Только теперь услыхала Дарья бушующий за окном водопад.

— Неужто опять потолок протечет? — с досадой проговорила она. — Только побелили...

— Протек уж...

Василий подставил в угол таз, кинул в него тряпку, чтобы тихо падали капли. Нащупал в темноте с вечера положенные на подоконник папиросы и спички, закурил.

— А я заспалась-то, — удивленно проговорила Даша. — И грому не слыхала. Гремел гром?

— Еще как!

И тут опять мигнула молния зелеными глазами, и гром грянул с такой силой, что задребезжали в окнах стекла.

— Я в детстве боялась грозы, — сказала Даша. — Да и теперь боюсь.

— Ко времени гроза. Хлеба только поднимаются. И травы в силу входят.

— А праздник, гляди, сорвется завтра.

Они долго лежали, прислушиваясь к шуму дождевых потоков. Даша вздрагивала от слепящих вспышек молнии, с опаской ждала ударов грома. Василий бережно обнимал ее.

— Не трусь, он не в нас целится...

К утру гроза отступила, и в свой срок поднялось на небо яркое, золоченое солнце. В лужах, разбрызгивая крылышками воду, весело плескались голуби.

Со всех концов Серебровска: из старых домов, из барачного поселка, из коттеджей потянулся принаряженный народ за город. Компаниями шли, и парами, и семьями; ребятишки, обгоняя взрослых и звонко перекликаясь, вприпрыжку спешили по дороге.

Костромины отправились всем семейством. Василий нес Митю, одетого в розовую рубашку и синие штаны с лямками, Даша шагала рядом, бабка Аксинья чуть поотстала.

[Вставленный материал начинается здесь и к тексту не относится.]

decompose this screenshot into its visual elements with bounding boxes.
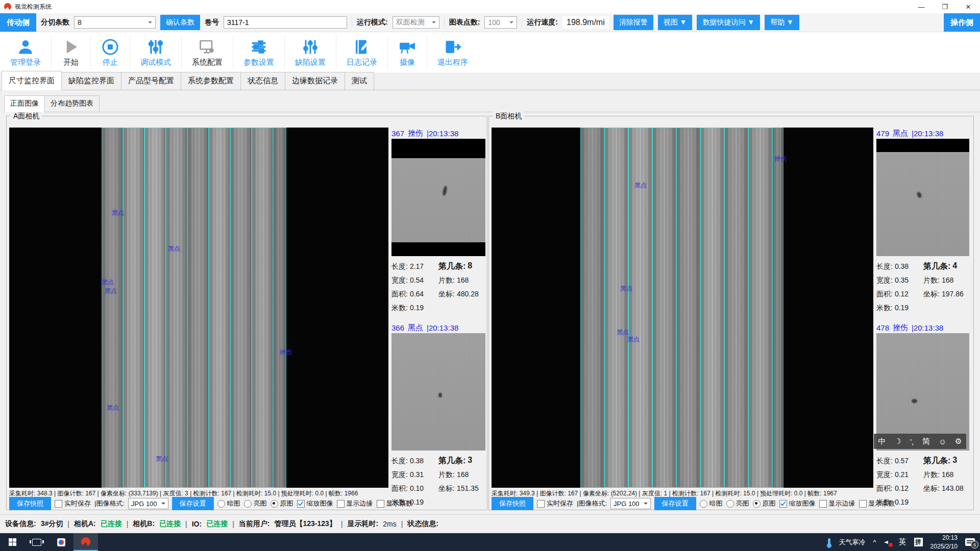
defect-type: 黑点 [408,323,423,333]
ime-punctuation-button[interactable]: ’, [910,437,914,446]
tab-system-param-config[interactable]: 系统参数配置 [181,72,241,90]
ime-indicator[interactable]: 拼 [914,538,923,546]
slit-count-dropdown[interactable]: 8 [74,16,156,29]
tab-edge-data-record[interactable]: 边缘数据记录 [285,72,345,90]
maximize-button[interactable]: ❐ [933,0,957,13]
image-format-dropdown[interactable]: JPG 100 [128,498,168,509]
admin-login-button[interactable]: 管理登录 [0,36,51,69]
show-strip-count-checkbox[interactable] [859,500,867,508]
tab-distribution-trend-chart[interactable]: 分布趋势图表 [44,95,100,112]
weather-text[interactable]: 天气寒冷 [839,538,866,547]
bright-image-radio[interactable] [726,500,734,508]
capture-button[interactable]: 摄像 [387,36,427,69]
image-format-dropdown[interactable]: JPG 100 [610,498,651,509]
data-quick-access-menu-button[interactable]: 数据快捷访问 ▼ [697,15,760,30]
dark-image-radio[interactable] [700,500,707,508]
zoom-image-checkbox[interactable] [779,500,787,508]
defect-thumbnail [876,139,969,256]
tab-front-image[interactable]: 正面图像 [4,95,45,112]
run-mode-dropdown[interactable]: 双面检测 [393,16,439,29]
clock[interactable]: 20:13 2025/2/10 [930,534,958,550]
close-button[interactable]: ✕ [957,0,980,13]
window-title: 视觉检测系统 [15,3,52,11]
defect-area: 0.64 [410,290,424,299]
show-strip-count-checkbox[interactable] [377,500,384,508]
taskbar-app-button[interactable] [49,533,74,551]
minimize-button[interactable]: — [910,0,933,13]
chart-points-dropdown[interactable]: 100 [484,16,517,29]
show-edge-checkbox[interactable] [337,500,345,508]
system-config-button[interactable]: 系统配置 [181,36,233,69]
debug-mode-button[interactable]: 调试模式 [130,36,181,69]
original-image-radio[interactable] [271,500,278,508]
material-strip [123,128,144,488]
stop-button[interactable]: 停止 [90,36,130,69]
camera-b-label: 相机B: [133,519,155,529]
system-config-icon [198,38,216,56]
notification-center-icon[interactable]: 6 [965,538,975,546]
material-strip [772,128,783,488]
run-mode-label: 运行模式: [357,18,388,27]
tab-defect-monitor[interactable]: 缺陷监控界面 [61,72,121,90]
tab-product-model-config[interactable]: 产品型号配置 [121,72,181,90]
ime-mode-button[interactable]: 中 [878,437,886,446]
defect-card-info: 长度:2.17 第几条:8 宽度:0.54 片数:168 面积:0.64 坐标:… [391,256,485,315]
save-settings-button[interactable]: 保存设置 [654,497,696,510]
display-time-value: 2ms [383,520,396,528]
ime-simplified-button[interactable]: 简 [922,437,930,446]
tab-size-monitor[interactable]: 尺寸监控界面 [2,71,62,90]
parameter-settings-button[interactable]: 参数设置 [233,36,284,69]
roll-number-input[interactable] [224,16,347,29]
window-controls: — ❐ ✕ [910,0,980,13]
run-speed-value: 198.9m/mi [562,16,609,29]
clear-alarm-button[interactable]: 清除报警 [614,15,653,30]
speaker-muted-icon[interactable] [884,539,891,545]
view-menu-button[interactable]: 视图 ▼ [658,15,693,30]
show-edge-checkbox[interactable] [819,500,827,508]
save-snapshot-button[interactable]: 保存快照 [492,497,533,510]
defect-piece: 168 [457,470,469,480]
icon-toolbar: 管理登录 开始 停止 调试模式 系统配置 参数设置 缺陷设置 日志记录 摄像 退… [0,32,980,73]
display-time-label: 显示耗时: [348,519,379,529]
tab-test[interactable]: 测试 [345,72,374,90]
save-settings-button[interactable]: 保存设置 [172,497,214,510]
tab-status-info[interactable]: 状态信息 [240,72,285,90]
tray-expand-button[interactable]: ^ [873,538,876,546]
dark-image-radio[interactable] [217,500,225,508]
defect-settings-button[interactable]: 缺陷设置 [284,36,336,69]
defect-width: 0.31 [410,470,424,480]
zoom-image-checkbox[interactable] [297,500,305,508]
defect-label: 黑点 [620,284,632,293]
realtime-save-checkbox[interactable] [55,500,62,508]
clock-date: 2025/2/10 [930,543,958,550]
toolbar-separator [522,17,522,28]
exit-program-button[interactable]: 退出程序 [427,36,478,69]
realtime-save-checkbox[interactable] [537,500,545,508]
ime-fullwidth-button[interactable]: ☽ [894,437,901,446]
thumb-black-band [391,242,485,256]
task-view-button[interactable] [24,533,49,551]
parameter-sliders-icon [250,38,268,56]
ime-settings-button[interactable]: ⚙ [955,437,962,446]
defect-coord: 143.08 [942,484,964,493]
taskbar-active-app-button[interactable] [74,533,98,551]
thumb-black-band [391,139,485,158]
weather-thermometer-icon[interactable] [828,538,830,546]
operator-side-button[interactable]: 操作侧 [944,13,980,32]
bright-image-radio[interactable] [244,500,252,508]
start-button[interactable] [0,533,24,551]
confirm-count-button[interactable]: 确认条数 [160,15,200,30]
drive-side-button[interactable]: 传动侧 [0,13,36,32]
defect-label: 黑点 [112,209,124,217]
defect-area: 0.10 [410,484,424,493]
log-record-button[interactable]: 日志记录 [336,36,387,69]
defect-label: 黑点 [627,335,640,344]
ime-emoji-button[interactable]: ☺ [939,437,946,446]
help-menu-button[interactable]: 帮助 ▼ [765,15,799,30]
app-logo-icon [4,3,11,10]
start-button[interactable]: 开始 [51,36,90,69]
save-snapshot-button[interactable]: 保存快照 [9,497,51,510]
language-indicator[interactable]: 英 [899,537,906,547]
state-info-label: 状态信息: [407,519,438,529]
original-image-radio[interactable] [753,500,761,508]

Но Даша нарочно замедляла шаг, чтобы бабка Аксинья успевала за ними, и к лугу Костромины пришли в числе последних. Люди стояли вокруг просторного квадрата в несколько рядов, и ничего не удавалось разглядеть, только нарастающий, сильный гул доносился из-за плотной живой стены. И вдруг самолет будто по невидимой горочке скользнул над головами вверх, мелькнули колеса, и прямые, стрекозиные крылья. Мотор рявкнул на зрителей, так что Митя испугался и заплакал.

— Господи милостивый, тесно стало людям на земле, за птицами в небо потянулись, — ворчливо проговорила бабка Аксинья.